■ Records for processing
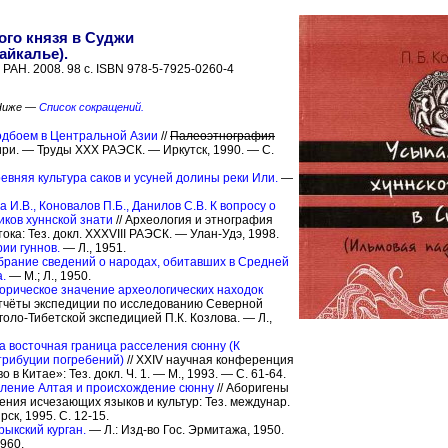
ого князя в Суджи
айкалье).
 РАН. 2008. 98 с. ISBN 978-5-7925-0260-4
Ниже —
Список сокращений.
подбоем в Центральной Азии
//
Палеоэтнография
ири. — Труды XXX РАЭСК. — Иркутск, 1990. — С.
ревняя культура саков и усуней долины реки Или.
—
 И.В., Коновалов П.Б., Данилов С.В. К вопросу о
ков хуннской знати
// Археология и этнография
ка: Тез. докл. XXXVIII РАЭСК. — Улан-Удэ, 1998.
ии гуннов.
— Л., 1951.
обрание сведений о народах, обитавших в Средней
.
— М.; Л., 1950.
торическое значение археологических находок
отчёты экспедиции по исследованию Северной
голо-Тибетской экспедицией П.К. Козлова. — Л.,
а восточная граница расселения сюнну (К
трибуции погребений)
// XXIV научная конференция
 в Китае»: Тез. докл. Ч. 1. — М., 1993. — С. 61-64.
еление Алтая и происхождение сюнну
// Аборигены
ния исчезающих языков и культур: Тез. междунар.
ск, 1995. С. 12-15.
ыкский курган.
— Л.: Изд-во Гос. Эрмитажа, 1950.
960.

■ Your objective
Where a line above contains the word "РАЭСК", copy that line.

■ Solution to the exercise
ири. — Труды XXX РАЭСК. — Иркутск, 1990. — С.
ка: Тез. докл. XXXVIII РАЭСК. — Улан-Удэ, 1998.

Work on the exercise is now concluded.